Avul Pakir Jainulabdeen Abdul Kalam embodied the new India story. Born into a poor Muslim family in Tamil Nadu, he rose by sheer force of education and conviction to become a driving force behind India’s space and missile programmes, Chief Scientific Adviser to the Prime Minister, Head of the Defence Research and Development Organisation and finally the 11th President of India, like no other.

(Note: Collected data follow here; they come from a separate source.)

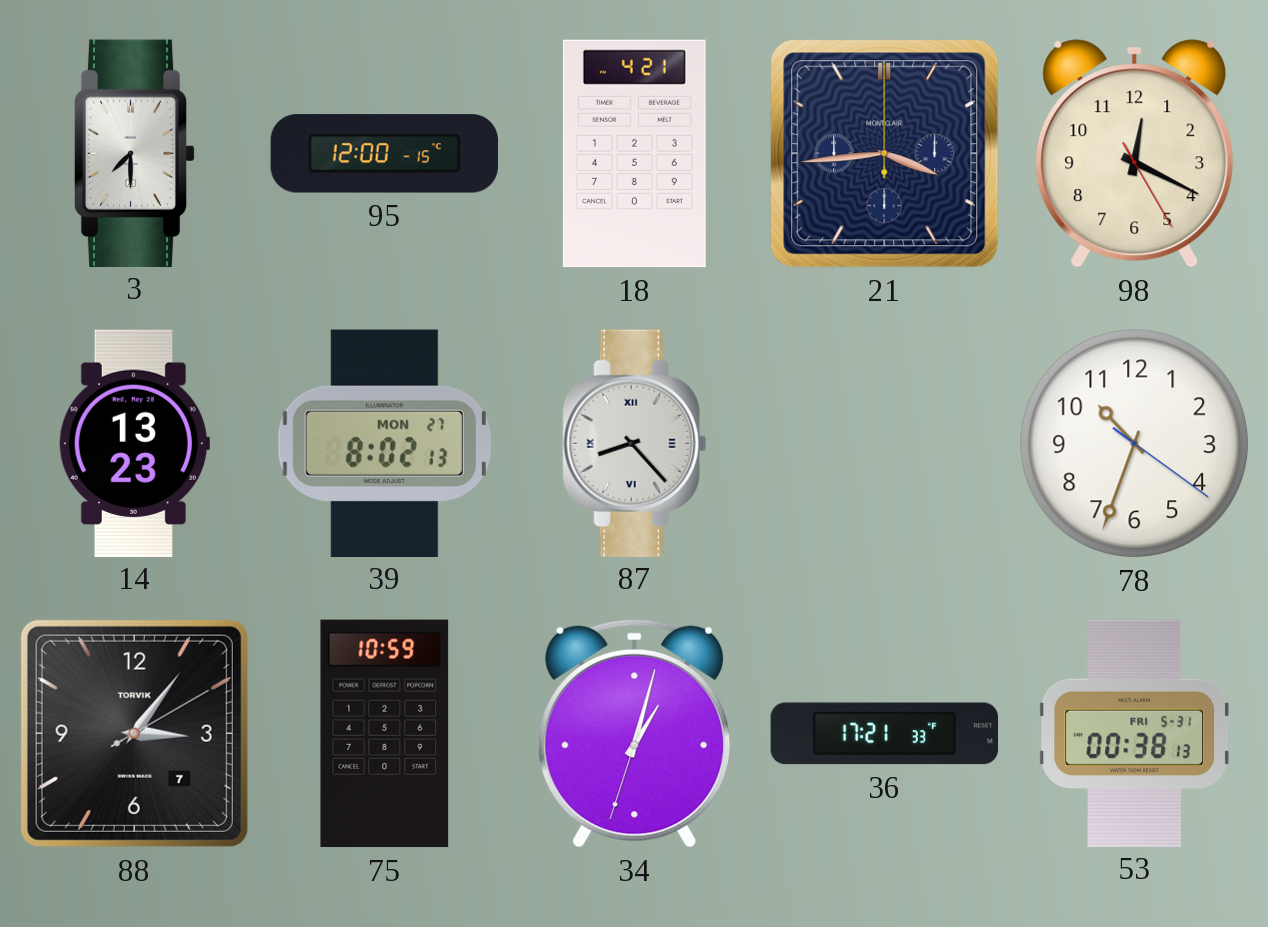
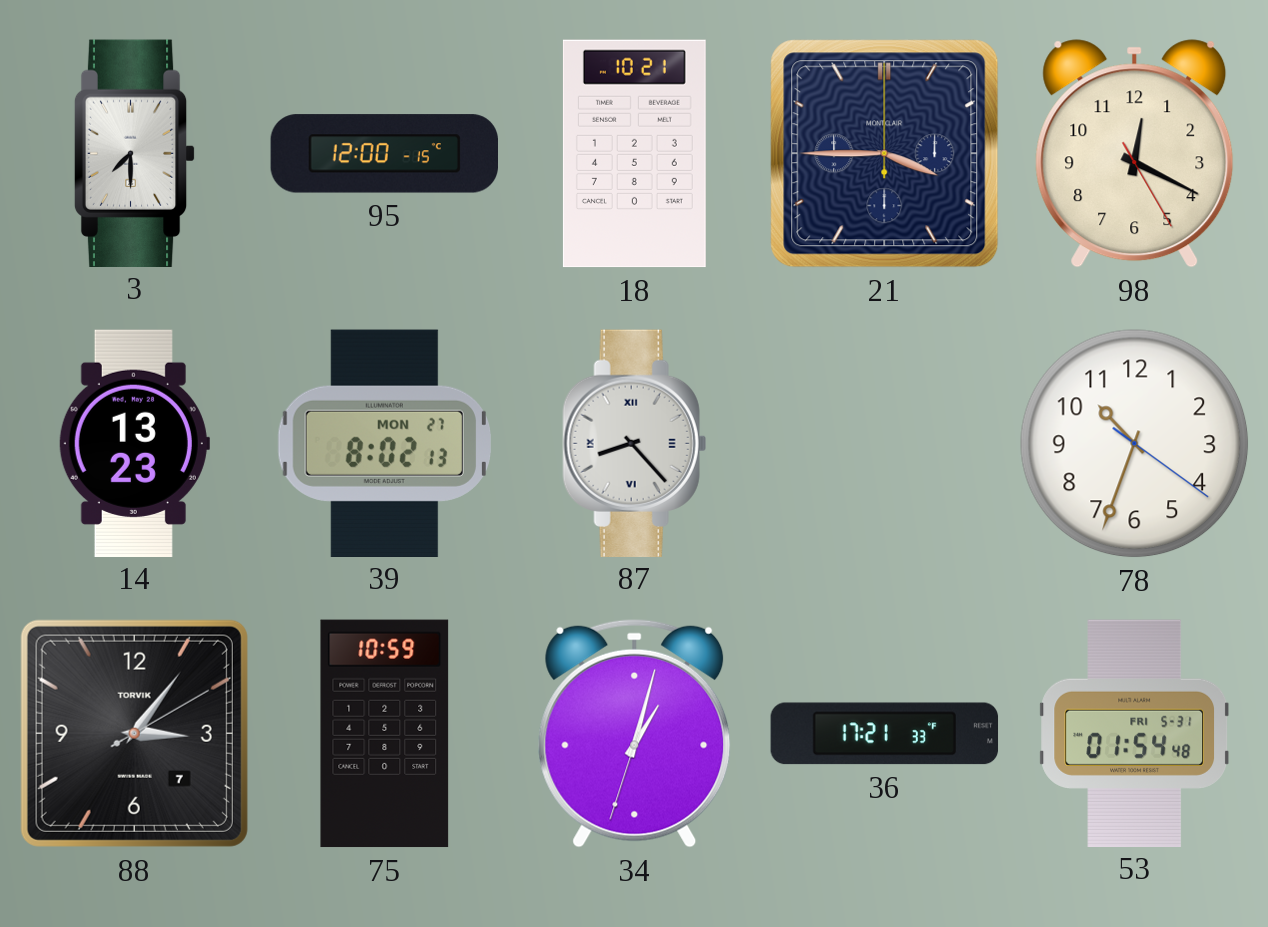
18: 4:21 -> 10:21
21: 3:44 -> 3:45
53: 00:38 -> 01:54
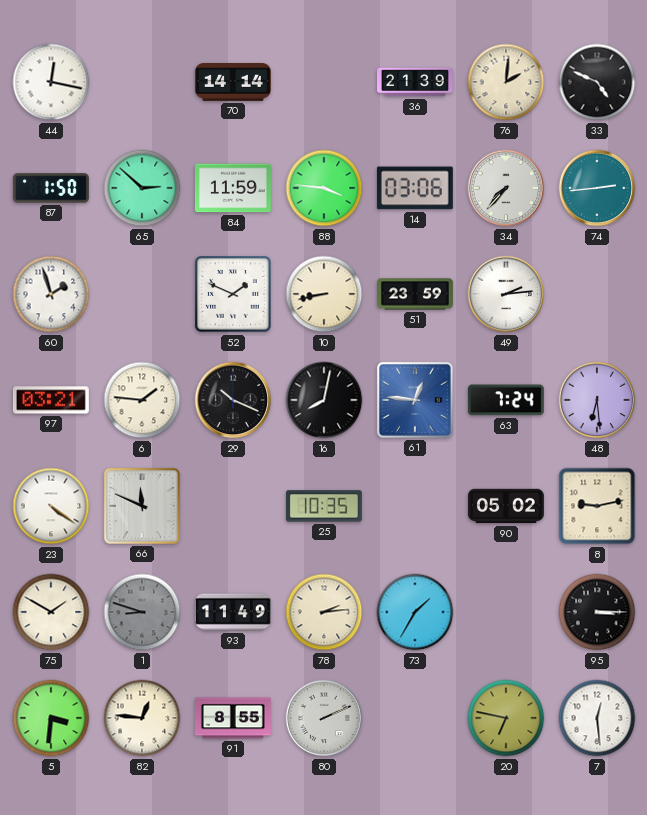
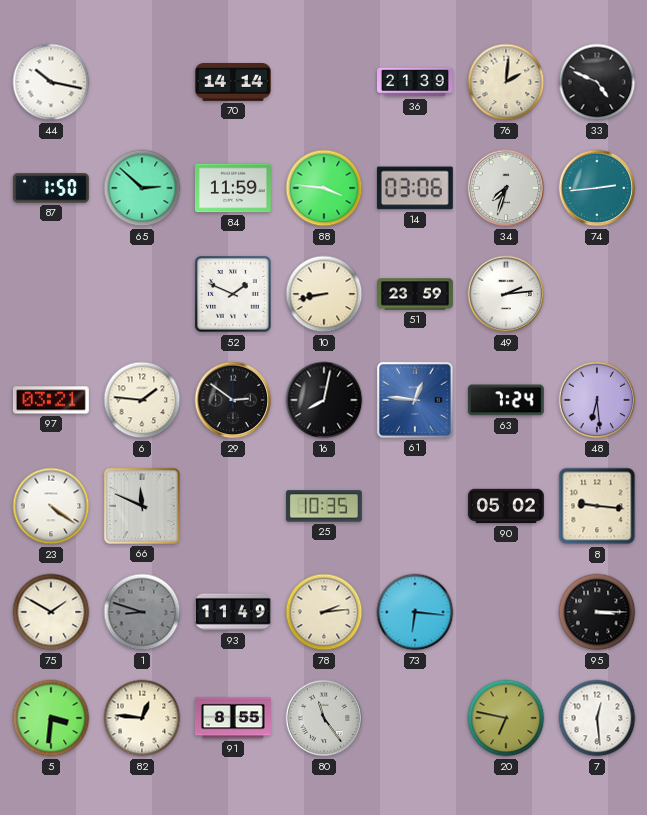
44: 12:17 -> 10:17
34: 7:37 -> 7:33
60: 1:57 -> none
29: 10:19 -> 2:51
8: 9:13 -> 9:16
73: 1:35 -> 6:16
80: 2:11 -> 11:24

Popular as a scientist and president there was another side of Kalam—the writer. His books, including his autobiography Wings of Fire is in a beguilingly style and tells a journey from hardship to professional success and his last book on his gurus My Journey records his life from Rameshwaram. It narrates his spiritual experiences with Pramukh Swami, Head of the Swaminarayan sect. More than one million copies have been sold of both these books. Besides these two well known books he has also written India 2020; Ignited Minds; Guiding Souls; Dialogues on the Purpose of Life and Transforming Dreams into Actions. Born on October 15, 1931 at Rameshwaram, Tamil Nadu he graduated in 1954 from Saint Joseph’s College in Physics and post-graduated from Madras Institute of Technology in 1960 in Aeronautical Engineering. While working for ISRO Kalam made significant contribution as project director to develop India’s first Indigenous Satellite Launch Vehicle (SLV-III) which injected the Rohini Satellite in the earth orbit in July 1980 making India an exclusive space club member. After working for two decades at ISRO and mastering launch vehicle technologies, Kalam took up the responsibility of developing guided missiles at the Defence Research and Development Organisation as chief executive of Integrated Guided Missile Development Programme in 1982. He was the man behind the weaponisation of strategic missile systems and the Pokhran-II nuclear tests in collaboration with DAE, which made India a nuclear state. He was the Scientific Adviser to the Defence Minister and Secretary DRDO from July 1992 to December 1999.He also served as Principal Advisor to the Government of India, Cabinet Minister, from 1999 to November 2001, responsible for policies, strategies and missions for many development applications.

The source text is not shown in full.